In einem BBC-Radiointerview am Donnerstag erklärte die ehemalige britische Ministerin für Entwicklungsfragen, Clare Short , dass der britische Geheimdienst Kofi Annan abgehört hätte. Sie habe einige Gesprächsabschriften sogar selbst gesehen. Auf gezielte Nachfrage der BBC, ob sie auch bestätigen könne, dass tatsächlich britische Spione angewiesen worden waren, innerhalb der UNO Personen wie Annan auszukundschaften, antwortete Short mit Nachdruck: "Ja, absolut". Angeblich war das Büro des UNO-Chefs im Vorfeld des Irak-Krieges zeitweise verwanzt.

Eine ähnlich fragwürdige Aktion war bereits beim amerikanischen Geheimdienst NSA aufgedeckt worden. So wurde dem britischen Observer im Frühjahr 2003 ein Memo eines hochrangigen NSA-Offiziers zugespielt, wonach die NSA alle UN-Sicherheitsrats-Mitglieder außer denen der USA und Großbritanniens abhören sollte. Konkret war die Rede von der Überwachung von Telefonen im Büro und Zuhause sowie Emails. Damals setzten die USA alles daran, eine UN-Resolution, die sie zum Irak-Krieg ermächtigen würde, zu erwirken (vgl. Lauschangriff auf die Delegierten des UN-Sicherheitsrats)

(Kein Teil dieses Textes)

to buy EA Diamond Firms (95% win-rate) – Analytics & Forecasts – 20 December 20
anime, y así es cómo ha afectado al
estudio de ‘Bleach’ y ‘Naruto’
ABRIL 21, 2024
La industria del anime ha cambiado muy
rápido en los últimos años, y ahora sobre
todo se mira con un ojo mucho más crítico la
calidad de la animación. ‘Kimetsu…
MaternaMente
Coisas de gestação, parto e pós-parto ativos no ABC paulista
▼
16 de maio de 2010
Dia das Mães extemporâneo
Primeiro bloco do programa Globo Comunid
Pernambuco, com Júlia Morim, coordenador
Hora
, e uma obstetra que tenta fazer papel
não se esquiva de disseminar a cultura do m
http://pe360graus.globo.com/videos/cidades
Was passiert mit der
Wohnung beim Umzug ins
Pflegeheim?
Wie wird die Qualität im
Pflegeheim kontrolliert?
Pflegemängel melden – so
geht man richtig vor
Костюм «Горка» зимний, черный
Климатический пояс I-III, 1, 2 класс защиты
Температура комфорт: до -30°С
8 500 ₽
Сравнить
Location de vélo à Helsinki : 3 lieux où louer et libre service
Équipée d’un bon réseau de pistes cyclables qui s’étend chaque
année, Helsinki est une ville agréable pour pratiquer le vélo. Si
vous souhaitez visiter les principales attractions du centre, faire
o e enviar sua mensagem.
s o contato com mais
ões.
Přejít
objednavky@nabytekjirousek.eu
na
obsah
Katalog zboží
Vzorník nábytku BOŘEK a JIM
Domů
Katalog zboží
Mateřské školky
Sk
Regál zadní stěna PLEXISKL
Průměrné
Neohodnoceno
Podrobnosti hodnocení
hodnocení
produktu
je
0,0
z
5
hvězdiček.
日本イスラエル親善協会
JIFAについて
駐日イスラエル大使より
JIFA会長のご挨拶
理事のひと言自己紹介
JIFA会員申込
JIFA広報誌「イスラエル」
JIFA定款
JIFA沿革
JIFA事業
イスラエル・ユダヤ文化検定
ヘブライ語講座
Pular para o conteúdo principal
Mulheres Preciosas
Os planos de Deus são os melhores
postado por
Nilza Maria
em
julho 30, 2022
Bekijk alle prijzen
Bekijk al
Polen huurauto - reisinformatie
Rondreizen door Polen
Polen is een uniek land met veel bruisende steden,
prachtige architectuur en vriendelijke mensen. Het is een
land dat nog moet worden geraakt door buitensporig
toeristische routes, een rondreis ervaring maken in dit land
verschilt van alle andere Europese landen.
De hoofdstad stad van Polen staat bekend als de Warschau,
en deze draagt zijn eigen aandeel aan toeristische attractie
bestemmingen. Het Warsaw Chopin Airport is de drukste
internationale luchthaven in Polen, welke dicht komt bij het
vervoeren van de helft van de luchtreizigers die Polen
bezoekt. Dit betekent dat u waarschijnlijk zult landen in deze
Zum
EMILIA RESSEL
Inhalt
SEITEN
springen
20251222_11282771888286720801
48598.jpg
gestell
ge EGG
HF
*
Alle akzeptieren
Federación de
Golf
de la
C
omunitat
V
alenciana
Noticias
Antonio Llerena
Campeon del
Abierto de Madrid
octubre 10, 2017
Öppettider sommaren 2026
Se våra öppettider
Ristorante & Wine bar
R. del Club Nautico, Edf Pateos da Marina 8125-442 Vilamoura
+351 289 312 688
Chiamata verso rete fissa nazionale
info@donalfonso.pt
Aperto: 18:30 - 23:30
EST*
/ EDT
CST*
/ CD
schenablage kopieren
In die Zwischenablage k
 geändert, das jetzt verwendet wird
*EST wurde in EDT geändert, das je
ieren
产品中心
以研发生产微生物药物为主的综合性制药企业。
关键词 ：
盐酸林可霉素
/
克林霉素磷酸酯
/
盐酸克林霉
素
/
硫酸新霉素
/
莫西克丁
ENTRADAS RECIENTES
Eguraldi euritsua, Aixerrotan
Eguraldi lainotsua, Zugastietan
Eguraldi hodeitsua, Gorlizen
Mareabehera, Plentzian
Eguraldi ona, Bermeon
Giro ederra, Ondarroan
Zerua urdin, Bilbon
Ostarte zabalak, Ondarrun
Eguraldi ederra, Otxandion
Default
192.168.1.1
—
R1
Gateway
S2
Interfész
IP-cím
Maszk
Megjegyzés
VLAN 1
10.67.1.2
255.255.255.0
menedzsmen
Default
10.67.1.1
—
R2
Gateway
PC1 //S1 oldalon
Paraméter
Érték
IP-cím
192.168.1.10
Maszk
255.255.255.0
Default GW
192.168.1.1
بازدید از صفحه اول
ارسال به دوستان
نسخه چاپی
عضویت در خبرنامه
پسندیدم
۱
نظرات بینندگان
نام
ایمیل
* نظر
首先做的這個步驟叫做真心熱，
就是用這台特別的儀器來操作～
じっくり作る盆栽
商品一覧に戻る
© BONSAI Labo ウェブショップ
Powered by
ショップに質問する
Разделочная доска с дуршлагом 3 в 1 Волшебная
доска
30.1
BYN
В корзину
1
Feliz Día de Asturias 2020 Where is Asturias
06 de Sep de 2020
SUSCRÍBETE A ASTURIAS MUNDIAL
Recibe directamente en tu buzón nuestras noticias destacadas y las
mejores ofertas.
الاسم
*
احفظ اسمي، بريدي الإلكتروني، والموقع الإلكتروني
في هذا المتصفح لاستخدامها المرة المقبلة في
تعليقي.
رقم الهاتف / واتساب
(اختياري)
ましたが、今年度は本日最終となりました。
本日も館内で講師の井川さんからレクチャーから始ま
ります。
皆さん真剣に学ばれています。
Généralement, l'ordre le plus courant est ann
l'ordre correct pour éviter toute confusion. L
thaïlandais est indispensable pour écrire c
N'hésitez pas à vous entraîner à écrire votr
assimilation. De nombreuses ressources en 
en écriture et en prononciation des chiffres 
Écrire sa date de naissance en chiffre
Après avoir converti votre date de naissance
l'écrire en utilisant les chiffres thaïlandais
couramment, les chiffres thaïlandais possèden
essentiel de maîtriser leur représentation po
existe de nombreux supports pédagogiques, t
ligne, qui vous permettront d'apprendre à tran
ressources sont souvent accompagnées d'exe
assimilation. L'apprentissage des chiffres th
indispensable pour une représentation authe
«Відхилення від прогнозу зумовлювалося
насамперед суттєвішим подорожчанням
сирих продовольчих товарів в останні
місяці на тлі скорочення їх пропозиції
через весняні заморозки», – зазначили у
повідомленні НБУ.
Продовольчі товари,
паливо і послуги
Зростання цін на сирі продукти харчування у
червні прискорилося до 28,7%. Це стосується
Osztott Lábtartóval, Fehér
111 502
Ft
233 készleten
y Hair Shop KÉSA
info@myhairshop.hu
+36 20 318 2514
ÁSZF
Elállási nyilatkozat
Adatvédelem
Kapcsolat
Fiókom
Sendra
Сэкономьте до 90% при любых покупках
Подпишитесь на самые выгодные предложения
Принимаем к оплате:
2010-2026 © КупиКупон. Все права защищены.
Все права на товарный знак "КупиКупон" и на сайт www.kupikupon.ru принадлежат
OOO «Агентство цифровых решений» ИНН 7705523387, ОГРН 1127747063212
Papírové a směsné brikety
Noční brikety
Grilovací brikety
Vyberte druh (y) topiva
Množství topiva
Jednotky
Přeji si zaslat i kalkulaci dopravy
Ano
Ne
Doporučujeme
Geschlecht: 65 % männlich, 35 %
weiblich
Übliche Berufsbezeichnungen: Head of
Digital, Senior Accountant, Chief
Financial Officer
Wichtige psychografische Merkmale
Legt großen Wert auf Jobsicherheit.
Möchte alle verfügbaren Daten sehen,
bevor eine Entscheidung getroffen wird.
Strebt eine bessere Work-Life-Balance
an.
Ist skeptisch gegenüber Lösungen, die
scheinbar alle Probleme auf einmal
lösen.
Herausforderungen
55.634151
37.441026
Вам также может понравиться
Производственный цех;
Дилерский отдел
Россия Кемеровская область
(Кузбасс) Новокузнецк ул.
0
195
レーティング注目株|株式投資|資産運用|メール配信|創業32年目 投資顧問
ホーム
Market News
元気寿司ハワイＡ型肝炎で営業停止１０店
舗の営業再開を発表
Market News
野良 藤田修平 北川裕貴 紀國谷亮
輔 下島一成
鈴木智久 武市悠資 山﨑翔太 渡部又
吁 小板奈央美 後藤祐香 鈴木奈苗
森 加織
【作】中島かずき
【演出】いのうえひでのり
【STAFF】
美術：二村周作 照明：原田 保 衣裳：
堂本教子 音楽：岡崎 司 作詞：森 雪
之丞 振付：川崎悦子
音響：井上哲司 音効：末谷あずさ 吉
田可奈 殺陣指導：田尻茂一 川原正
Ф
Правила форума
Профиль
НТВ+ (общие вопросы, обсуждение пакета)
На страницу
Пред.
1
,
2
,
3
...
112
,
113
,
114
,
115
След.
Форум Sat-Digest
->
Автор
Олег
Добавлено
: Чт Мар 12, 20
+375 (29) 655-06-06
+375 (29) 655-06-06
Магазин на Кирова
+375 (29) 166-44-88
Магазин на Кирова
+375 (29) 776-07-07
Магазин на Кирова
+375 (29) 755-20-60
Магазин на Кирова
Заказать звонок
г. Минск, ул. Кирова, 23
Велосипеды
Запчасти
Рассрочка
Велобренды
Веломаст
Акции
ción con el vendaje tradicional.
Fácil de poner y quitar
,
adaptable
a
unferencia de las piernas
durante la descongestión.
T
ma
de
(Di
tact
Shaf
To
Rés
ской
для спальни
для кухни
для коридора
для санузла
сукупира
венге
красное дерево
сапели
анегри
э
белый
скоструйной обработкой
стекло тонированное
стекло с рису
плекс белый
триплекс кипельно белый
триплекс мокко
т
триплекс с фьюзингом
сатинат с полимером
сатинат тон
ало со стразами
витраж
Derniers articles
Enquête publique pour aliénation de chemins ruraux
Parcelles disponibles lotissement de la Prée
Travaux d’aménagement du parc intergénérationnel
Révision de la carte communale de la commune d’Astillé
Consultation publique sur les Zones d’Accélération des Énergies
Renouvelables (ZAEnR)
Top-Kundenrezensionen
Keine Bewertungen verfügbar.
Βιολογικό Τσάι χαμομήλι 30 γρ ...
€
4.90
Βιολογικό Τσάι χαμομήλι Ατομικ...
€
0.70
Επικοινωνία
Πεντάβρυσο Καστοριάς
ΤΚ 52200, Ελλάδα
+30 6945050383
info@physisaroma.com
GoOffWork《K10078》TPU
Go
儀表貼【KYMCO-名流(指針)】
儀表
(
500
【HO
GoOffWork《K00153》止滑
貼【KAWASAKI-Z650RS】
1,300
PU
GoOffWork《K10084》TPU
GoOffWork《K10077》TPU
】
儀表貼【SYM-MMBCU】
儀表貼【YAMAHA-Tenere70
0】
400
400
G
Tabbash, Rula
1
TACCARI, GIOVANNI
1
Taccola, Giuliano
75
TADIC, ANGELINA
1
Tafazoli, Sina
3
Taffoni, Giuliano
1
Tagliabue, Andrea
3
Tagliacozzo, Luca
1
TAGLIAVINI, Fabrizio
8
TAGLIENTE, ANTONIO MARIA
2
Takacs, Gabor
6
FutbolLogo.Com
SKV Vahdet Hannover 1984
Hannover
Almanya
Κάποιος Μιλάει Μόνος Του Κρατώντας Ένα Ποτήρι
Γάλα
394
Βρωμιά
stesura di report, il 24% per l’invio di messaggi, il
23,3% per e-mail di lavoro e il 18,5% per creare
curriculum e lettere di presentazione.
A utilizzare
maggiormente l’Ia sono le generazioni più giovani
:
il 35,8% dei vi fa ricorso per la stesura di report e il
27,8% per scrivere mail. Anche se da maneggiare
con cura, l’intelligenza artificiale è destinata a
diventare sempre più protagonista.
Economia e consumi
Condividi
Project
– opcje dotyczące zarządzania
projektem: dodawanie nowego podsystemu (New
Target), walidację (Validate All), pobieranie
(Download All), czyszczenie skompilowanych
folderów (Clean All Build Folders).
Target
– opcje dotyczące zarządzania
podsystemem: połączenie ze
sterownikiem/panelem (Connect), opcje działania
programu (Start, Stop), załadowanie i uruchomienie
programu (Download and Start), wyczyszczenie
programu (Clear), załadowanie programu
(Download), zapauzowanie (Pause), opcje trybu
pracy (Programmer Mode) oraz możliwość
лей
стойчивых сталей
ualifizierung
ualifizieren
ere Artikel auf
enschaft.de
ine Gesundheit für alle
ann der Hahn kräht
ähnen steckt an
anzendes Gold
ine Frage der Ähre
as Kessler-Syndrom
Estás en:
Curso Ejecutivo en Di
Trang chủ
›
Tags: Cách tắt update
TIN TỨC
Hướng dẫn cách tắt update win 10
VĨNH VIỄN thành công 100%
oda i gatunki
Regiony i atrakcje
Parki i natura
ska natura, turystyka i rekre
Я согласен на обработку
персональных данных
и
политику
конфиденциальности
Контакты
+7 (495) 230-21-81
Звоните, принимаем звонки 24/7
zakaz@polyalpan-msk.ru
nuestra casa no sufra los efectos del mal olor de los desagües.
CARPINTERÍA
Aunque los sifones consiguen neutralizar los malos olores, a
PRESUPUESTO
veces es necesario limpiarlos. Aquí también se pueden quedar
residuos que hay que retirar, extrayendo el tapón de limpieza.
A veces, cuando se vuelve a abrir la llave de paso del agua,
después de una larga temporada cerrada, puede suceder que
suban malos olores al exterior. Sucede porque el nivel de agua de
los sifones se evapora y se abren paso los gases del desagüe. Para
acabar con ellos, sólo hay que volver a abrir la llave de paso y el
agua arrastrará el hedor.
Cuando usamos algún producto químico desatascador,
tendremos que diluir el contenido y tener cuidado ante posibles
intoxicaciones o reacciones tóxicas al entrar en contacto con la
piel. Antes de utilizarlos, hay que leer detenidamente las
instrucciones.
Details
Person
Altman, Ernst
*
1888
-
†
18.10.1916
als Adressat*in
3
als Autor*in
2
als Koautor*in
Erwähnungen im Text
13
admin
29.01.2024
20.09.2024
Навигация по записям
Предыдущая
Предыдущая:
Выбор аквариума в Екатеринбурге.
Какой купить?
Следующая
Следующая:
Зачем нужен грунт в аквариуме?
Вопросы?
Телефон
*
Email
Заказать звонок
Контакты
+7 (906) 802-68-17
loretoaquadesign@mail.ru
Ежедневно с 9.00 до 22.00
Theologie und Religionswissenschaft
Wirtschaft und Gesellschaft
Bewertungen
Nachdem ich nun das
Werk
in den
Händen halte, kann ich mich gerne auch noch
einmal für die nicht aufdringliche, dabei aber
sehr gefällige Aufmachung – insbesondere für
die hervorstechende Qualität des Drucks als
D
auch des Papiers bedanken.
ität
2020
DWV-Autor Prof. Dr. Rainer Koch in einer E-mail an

Werden peinliche Kriegs-Details vertuscht?

Genau dieser "Skandal" war der eigentliche Anlass für das BBC-Interview mit Clare Short. Die Spitzelaffäre flog nämlich einst durch eine ehemalige Übersetzerin des britischen Geheimdienstes auf. Die 29-jährige Katherine Gun wurde beschuldigt, die "Top-Secret"-Mitteilung des hochrangigen US-Geheimdienstmitarbeiters Frank Kozas dem britischen Observer zugespielt zu haben. Sie verteidigte ihre Indiskretion als Gewissensentscheidung. Es sei ihr nicht möglich gewesen, Stillschweigen über die "Untergrabung des demokratischen Prozesses bei der UNO" zu bewahren. Die Anklage gegen Gun wurde kürzlich aber überraschend aus Beweismangel fallen gelassen. Presse und Oppositionsparteien vermuten allerdings, dass die Regierung Blair in dieser Causa intervenierte, um ein Bekannt werden weiterer entlarvender Informationen über Vorgänge im Vorfeld des Irak-Kriegs zu vermeiden. So hatten die Anwälte Guns eine Offenlegung eines Gutachtens von Generalstaatsanwalt Lord Goldsmith über die Rechtmäßigkeit eines Krieges gegen den Irak gefordert. Das wurde von Ministern der Regierung wiederholt abgelehnt.

In Großbritannien wirbeln die Aussagen Shorts, die aus Protest gegen den Irak-Krieg von ihrem Ministeramt zurückgetreten war, einiges an Staub auf. Und Tony Blair darf sich wieder einmal warm anziehen. Sir Menzies Campell von den Liberaldemokraten meinte gegenüber der BBC, sollten sich die Vorwürfe bestätigen, so würde das wohl nichts Gutes für die ohnehin angeschlagene Reputation Großbritanniens in der UNO bedeuten. Indes verweigert Tony Blair jegliche Stellungnahme zum Wahrheitsgehalt der Aussagen seiner Parteikollegin Short. Gegenüber der Presse sagte er lediglich, das Verhalten Shorts sei absolut unverantwortlich. Weiter betonte Blair, dass alle Aktionen der britischen Geheimdienste auf Basis nationalen und internationalen Rechts ausgeführt würden.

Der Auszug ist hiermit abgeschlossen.